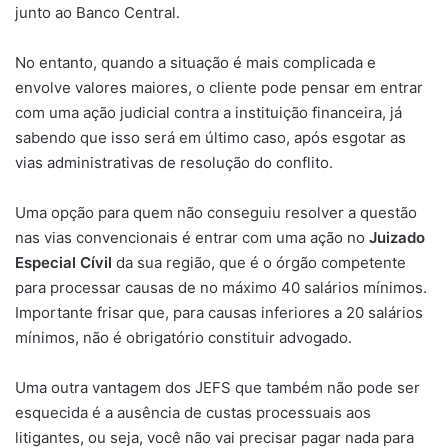
junto ao Banco Central.
No entanto, quando a situação é mais complicada e
envolve valores maiores, o cliente pode pensar em entrar
com uma ação judicial contra a instituição financeira, já
sabendo que isso será em último caso, após esgotar as
vias administrativas de resolução do conflito.
Uma opção para quem não conseguiu resolver a questão
nas vias convencionais é entrar com uma ação no
Juizado
Especial Cívil
da sua região, que é o órgão competente
para processar causas de no máximo 40 salários mínimos.
Importante frisar que, para causas inferiores a 20 salários
mínimos, não é obrigatório constituir advogado.
Uma outra vantagem dos JEFS que também não pode ser
esquecida é a ausência de custas processuais aos
litigantes, ou seja, você não vai precisar pagar nada para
◇ ◇ ◇ ◇ ◇ ◇ ◇
Activity — From the entries above, give again exactly the lines running from the line with "No entanto, quando" to the line with "mínimos, não é"; include both of those lines.

Written solution —
No entanto, quando a situação é mais complicada e
envolve valores maiores, o cliente pode pensar em entrar
com uma ação judicial contra a instituição financeira, já
sabendo que isso será em último caso, após esgotar as
vias administrativas de resolução do conflito.
Uma opção para quem não conseguiu resolver a questão
nas vias convencionais é entrar com uma ação no
Juizado
Especial Cívil
da sua região, que é o órgão competente
para processar causas de no máximo 40 salários mínimos.
Importante frisar que, para causas inferiores a 20 salários
mínimos, não é obrigatório constituir advogado.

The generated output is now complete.